Hace mucho tiempo que no ando a estas horas por barrios como este, pero la situación lo requiere. Mi amigo, el Argelino, ha sido fiel a su palabra y ha encontrado a la mujer con la que Raül parecía tener una relación. Pobrecilla, incluso sin conocerla, me da pena. Mi cuñado era un gusano hediondo y rastrero y había que tener mucho estómago para tocarle un solo pelo del cuerpo.

Distingo el coche del Argelino aparcado a unos metros del local, que está ubicado en una de las peores zonas de la ciudad; un suburbio lleno de yonquis, putas y gentes de mala vida que se gastan el poco dinero que consiguen en algo que apenas las hace felices unas pocas horas, para, luego, continuar siendo tan desgraciadas como hasta entonces.
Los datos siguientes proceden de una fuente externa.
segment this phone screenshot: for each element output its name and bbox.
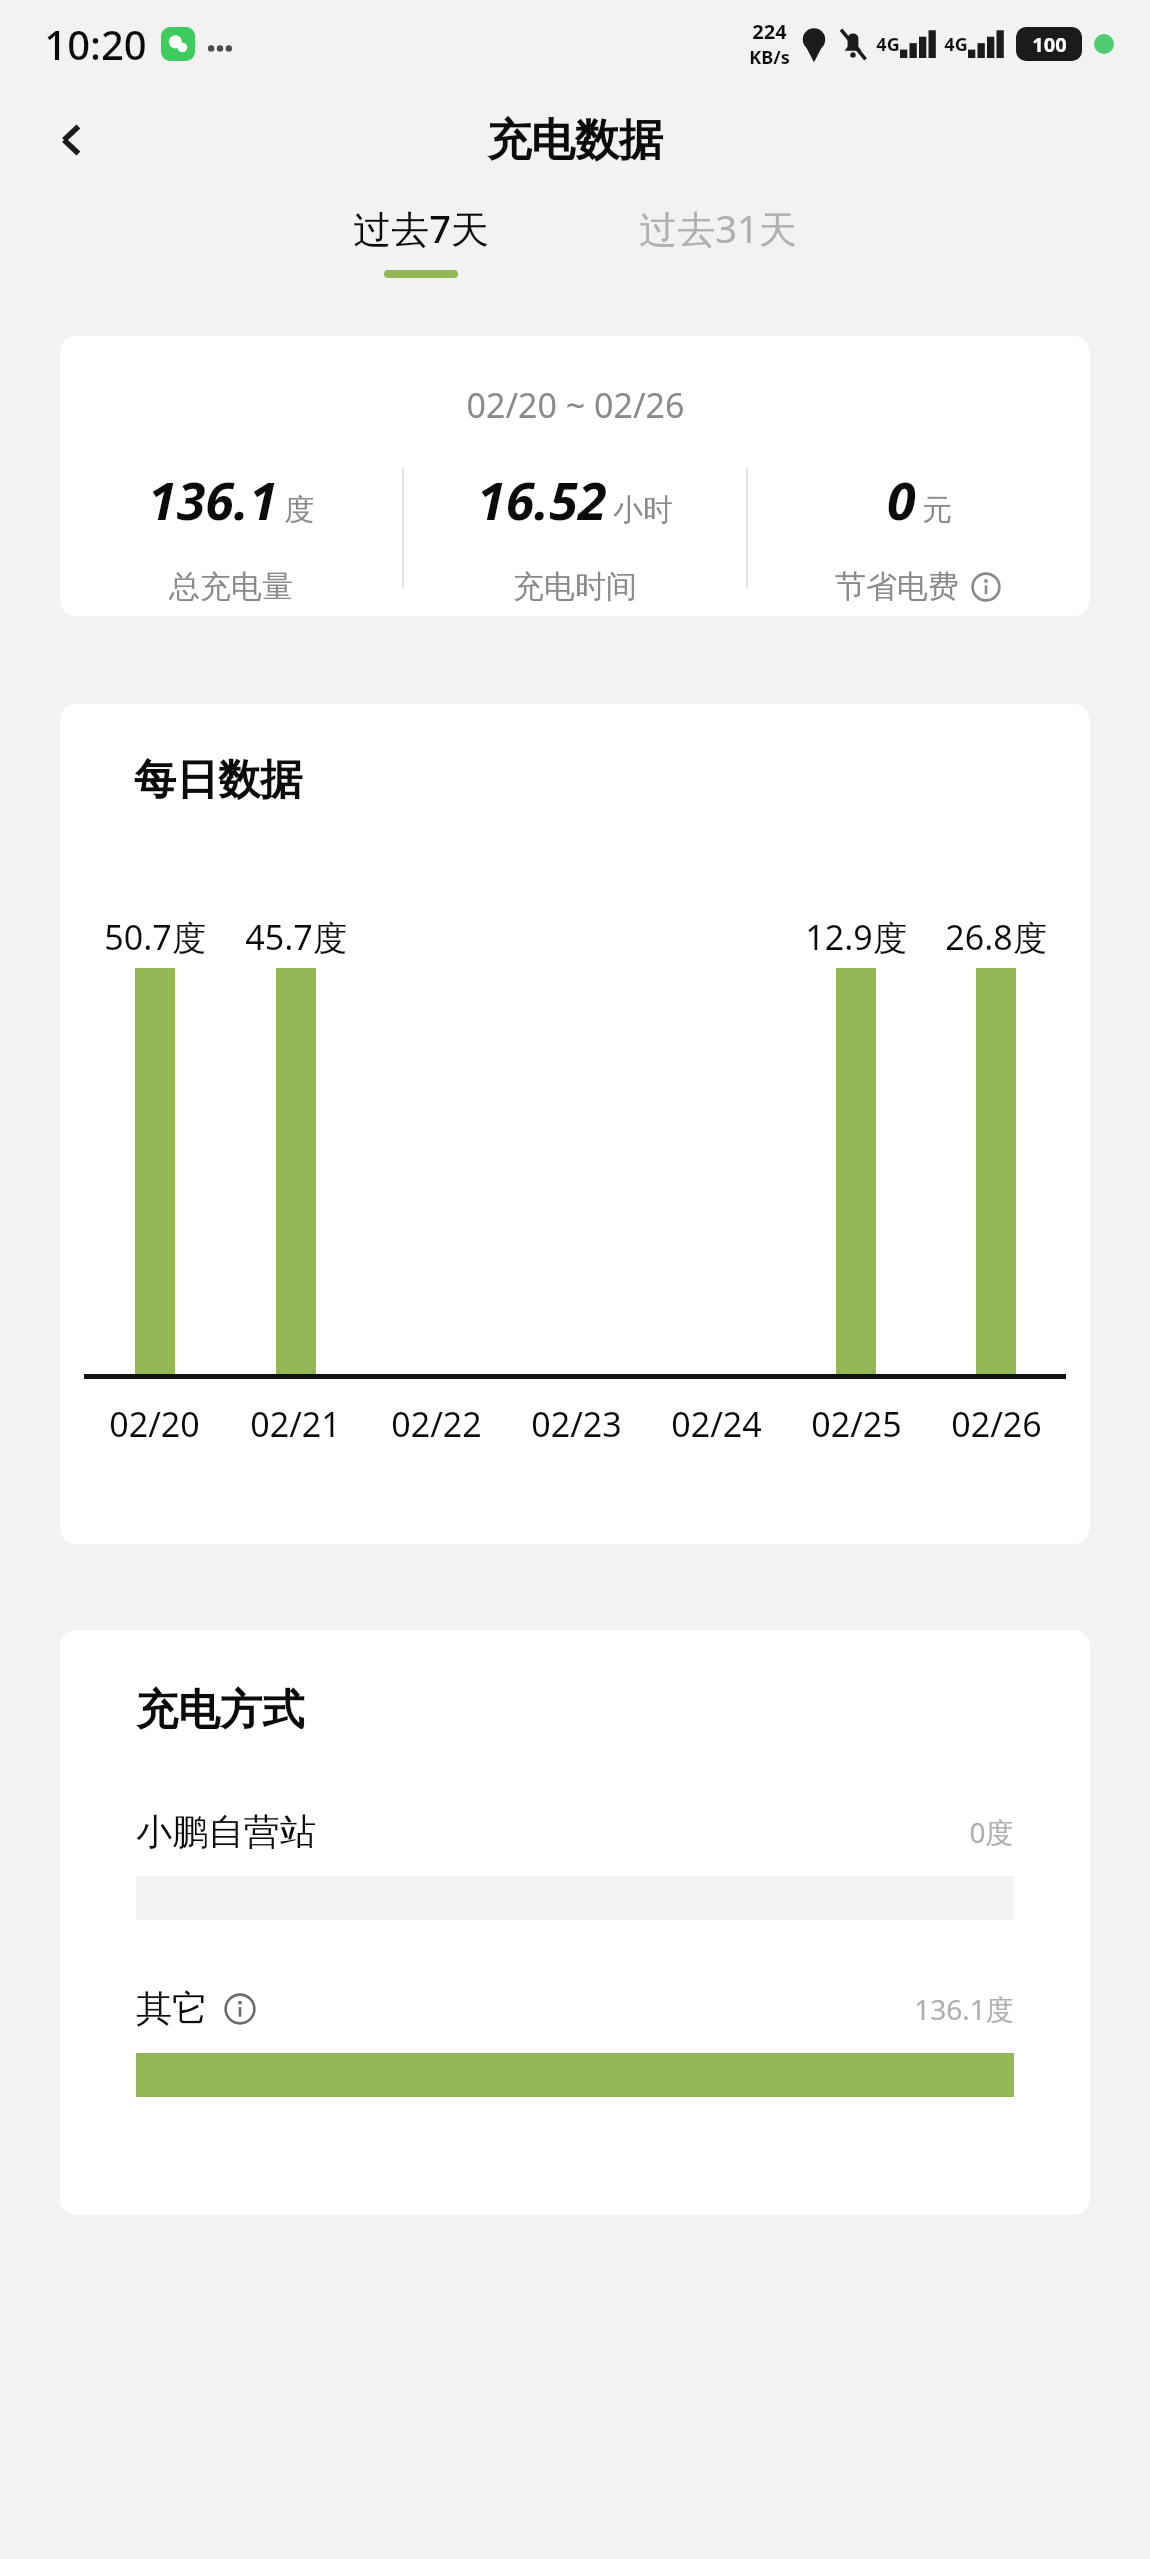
staticText: 224 <box>752 18 787 45</box>
staticText: 4G <box>876 32 900 57</box>
staticText: 0度 <box>969 1813 1014 1851</box>
staticText: KB/s <box>749 45 790 70</box>
staticText: 每日数据 <box>134 754 302 807</box>
staticText: 小时 <box>613 491 673 529</box>
staticText: 4G <box>944 32 968 57</box>
button[interactable]: 过去7天 <box>333 192 509 288</box>
staticText: 总充电量 <box>169 567 293 606</box>
staticText: 充电方式 <box>136 1684 304 1737</box>
staticText: 元 <box>922 491 952 529</box>
staticText: 节省电费 <box>835 567 959 606</box>
staticText: 小鹏自营站 <box>136 1809 316 1854</box>
staticText: 过去7天 <box>353 202 489 254</box>
staticText: 度 <box>284 491 314 529</box>
staticText: 02/23 <box>531 1401 622 1447</box>
button[interactable]: Info <box>969 570 1003 604</box>
button[interactable]: Back <box>36 104 108 176</box>
staticText: 0 <box>887 464 916 535</box>
staticText: 02/22 <box>391 1401 482 1447</box>
staticText: 136.1度 <box>914 1990 1014 2028</box>
staticText: 136.1 <box>148 464 278 535</box>
staticText: 02/21 <box>250 1401 341 1447</box>
staticText: 50.7度 <box>104 914 206 960</box>
staticText: 45.7度 <box>245 914 347 960</box>
staticText: 10:20 <box>44 17 147 71</box>
staticText: 02/25 <box>811 1401 902 1447</box>
staticText: 充电数据 <box>487 113 663 168</box>
staticText: 02/20 <box>109 1401 200 1447</box>
staticText: 02/26 <box>951 1401 1042 1447</box>
staticText: 过去31天 <box>639 202 797 254</box>
button[interactable]: 过去31天 <box>619 192 817 288</box>
staticText: 26.8度 <box>945 914 1047 960</box>
button[interactable]: Info <box>222 1991 258 2027</box>
staticText: 02/24 <box>671 1401 762 1447</box>
staticText: 02/20 ~ 02/26 <box>466 382 685 428</box>
button[interactable]: 小鹏自营站 <box>136 1809 1014 1920</box>
staticText: 充电时间 <box>513 567 637 606</box>
staticText: 其它 <box>136 1986 208 2031</box>
button[interactable]: 其它 <box>136 1986 1014 2097</box>
staticText: 12.9度 <box>805 914 907 960</box>
staticText: 16.52 <box>477 464 607 535</box>
staticText: 100 <box>1032 31 1067 58</box>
Estaciono detrás de mi amigo y, antes de que pueda bajar del coche, lo veo descender la cuesta y acercarse con ese andar de zancadas largas pero calmadas que lo caracteriza. Los años lo han tratado bien. Por supuesto, ya no es ese chiquillo con el que compartía correrías, ahora es un hombre que sabe lo que quiere y que hace lo que sea necesario para que todo salga según sus gustos y deseos. Algo que a mí me conviene en esta situación. Pero, sobre todo, es un tipo leal.

El Argelino abre la puerta del copiloto, deja caer el peso de su cuerpo en el asiento y echa mano de algo que está en el interior de su chaqueta.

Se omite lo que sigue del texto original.